> What you will do:
Find the word "https" below. Copy each line that has it.

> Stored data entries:
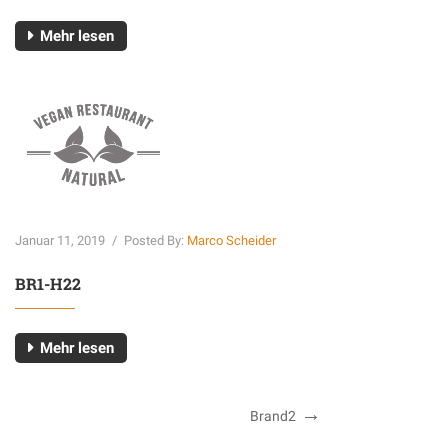
Mehr lesen
Januar 11, 2019
/
Posted By:
Marco Scheider
BR1-H22
Mehr lesen
Next
Brand2
Beitragsnavigation
Post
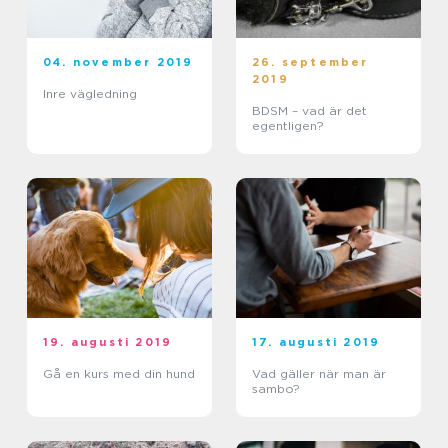
04. november 2019
26. september
2019
Inre vägledning
BDSM – vad är det
egentligen?
19. augusti 2019
17. augusti 2019
Gå en kurs med din hund
Vad gäller när man är
sambo?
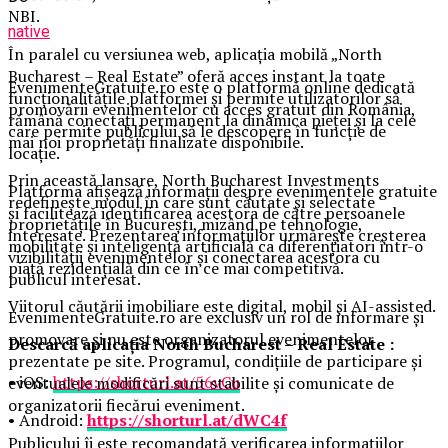
NBI.
native
În paralel cu versiunea web, aplicația mobilă „North
Bucharest – Real Estate” oferă acces instant la toate
EvenimenteGratuite.ro este o platformă online dedicată
funcționalitățile platformei și permite utilizatorilor să
promovării evenimentelor cu acces gratuit din România,
rămână conectați permanent la dinamica pieței și la cele
care permite publicului să le descopere în funcție de
mai noi proprietăți finalizate disponibile.
locație.
Prin această lansare, North Bucharest Investments
Platforma afișează informații despre evenimentele gratuite
redefinește modul în care sunt căutate și selectate
și facilitează identificarea acestora de către persoanele
proprietățile în București, mizând pe tehnologie,
interesate. Prezentarea informațiilor urmărește creșterea
mobilitate și inteligență artificială ca diferențiatori într-o
vizibilității evenimentelor și conectarea acestora cu
piață rezidențială din ce în ce mai competitivă.
publicul interesat.
Viitorul căutării imobiliare este digital, mobil și AI-assisted.
EvenimenteGratuite.ro are exclusiv un rol de informare și
promovare și nu este organizatorul evenimentelor
Descarcă aplicația North Bucharest – Real Estate :
prezentate pe site. Programul, condițiile de participare și
• iOS:
https://shorturl.at/56vCu
eventualele modificări sunt stabilite și comunicate de
organizatorii fiecărui eveniment.
• Android:
https://shorturl.at/dWC4f
Publicului îi este recomandată verificarea informațiilor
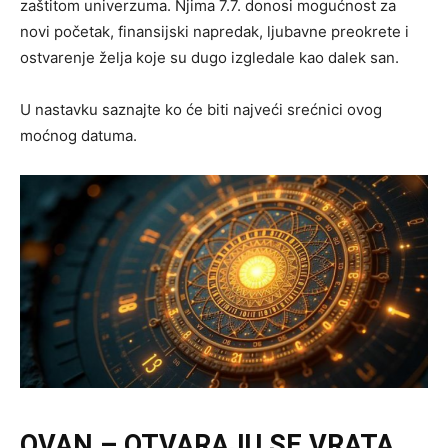
zaštitom univerzuma. Njima 7.7. donosi mogućnost za
novi početak, finansijski napredak, ljubavne preokrete i
ostvarenje želja koje su dugo izgledale kao dalek san.
U nastavku saznajte ko će biti najveći srećnici ovog
moćnog datuma.
OVAN – OTVARAJU SE VRATA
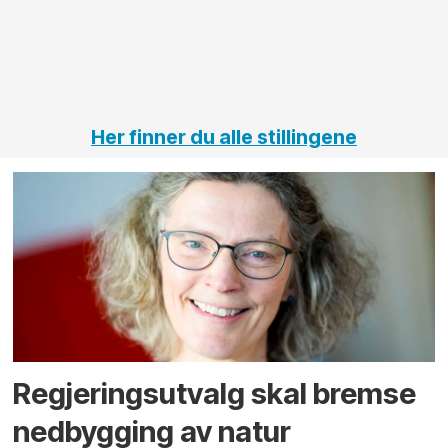
på
jernbane,
vei og
tunneler
Her finner du alle stillingene
Regjerings­utvalg skal bremse
ned­bygging av natur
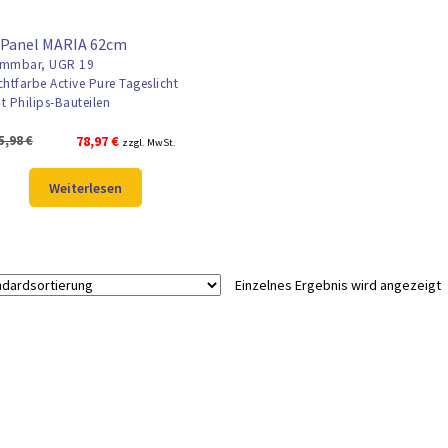
 Panel MARIA 62cm
mmbar, UGR 19
chtfarbe Active Pure Tageslicht
t Philips-Bauteilen
Ursprünglicher
Aktueller
5,98
€
78,97
€
zzgl. MwSt.
Preis
Preis
war:
ist:
Weiterlesen
105,98 €
78,97 €.
Einzelnes Ergebnis wird angezeigt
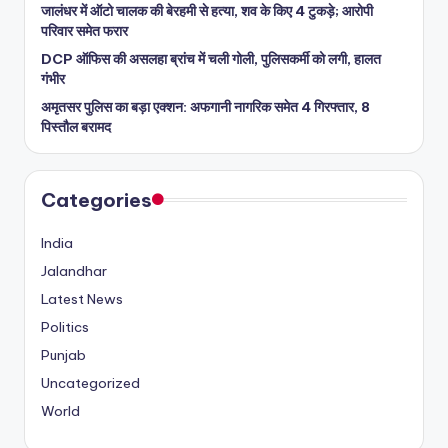
जालंधर में ऑटो चालक की बेरहमी से हत्या, शव के किए 4 टुकड़े; आरोपी
परिवार समेत फरार
DCP ऑफिस की असलहा ब्रांच में चली गोली, पुलिसकर्मी को लगी, हालत
गंभीर
अमृतसर पुलिस का बड़ा एक्शन: अफगानी नागरिक समेत 4 गिरफ्तार, 8
पिस्तौल बरामद
Categories
India
Jalandhar
Latest News
Politics
Punjab
Uncategorized
World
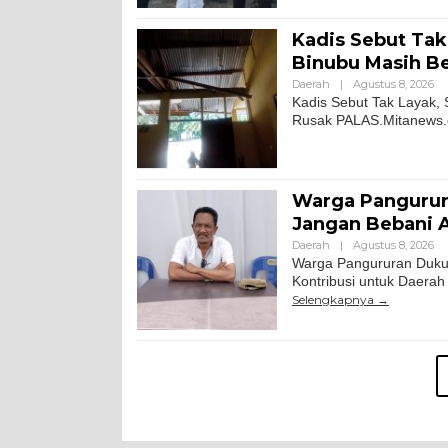
Kadis Sebut Tak
Binubu Masih Be
Daerah
|
Agustus 8, 2026
Kadis Sebut Tak Layak, 
Rusak PALAS.Mitanews.co
Warga Pangurura
Jangan Bebani A
Daerah
|
Agustus 8, 2026
Warga Pangururan Dukun
Kontribusi untuk Daerah
Selengkapnya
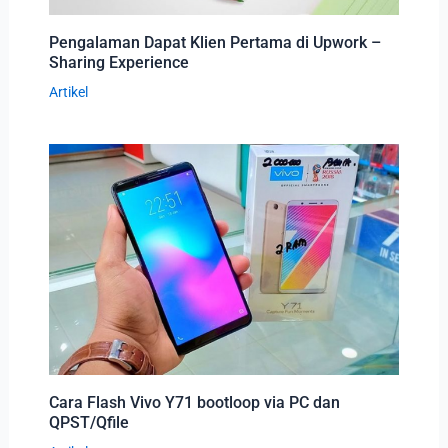
Pengalaman Dapat Klien Pertama di Upwork –
Sharing Experience
Artikel
Cara Flash Vivo Y71 bootloop via PC dan
QPST/Qfile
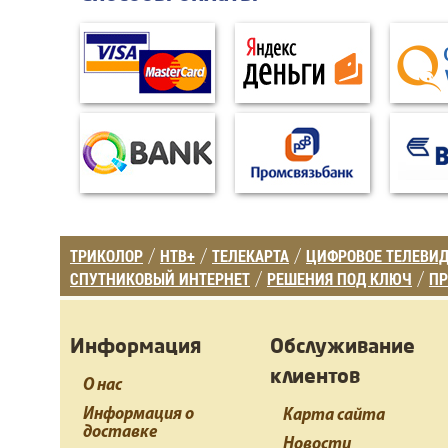
ТРИКОЛОР
НТВ+
ТЕЛЕКАРТА
ЦИФРОВОЕ ТЕЛЕВИ
/
/
/
СПУТНИКОВЫЙ ИНТЕРНЕТ
РЕШЕНИЯ ПОД КЛЮЧ
ПР
/
/
Информация
Обслуживание
клиентов
О нас
Информация о
Карта сайта
доставке
Новости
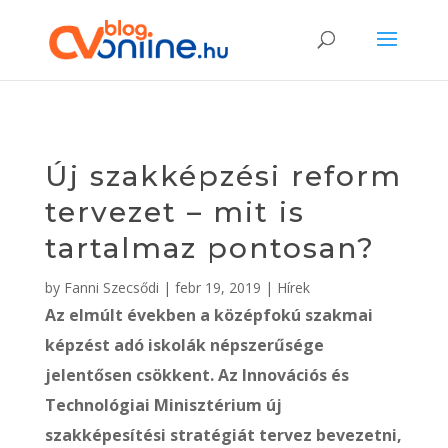
Új szakképzési reform
tervezet – mit is
tartalmaz pontosan?
by
Fanni Szecsődi
|
febr 19, 2019
|
Hírek
Az elmúlt években a középfokú szakmai
képzést adó iskolák népszerűsége
jelentősen csökkent. Az Innovációs és
Technológiai Minisztérium új
szakképesítési stratégiát tervez bevezetni,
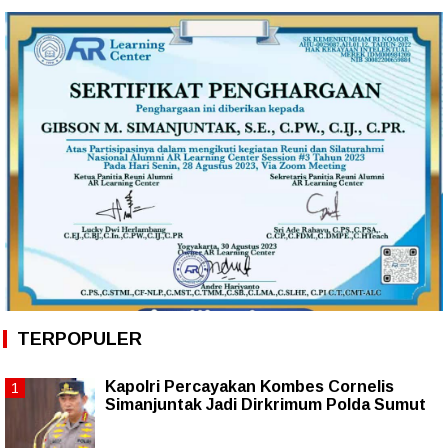
TERPOPULER
Kapolri Percayakan Kombes Cornelis
Simanjuntak Jadi Dirkrimum Polda Sumut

> Response to the exercise:
https://shorturl.at/56vCu
https://shorturl.at/dWC4f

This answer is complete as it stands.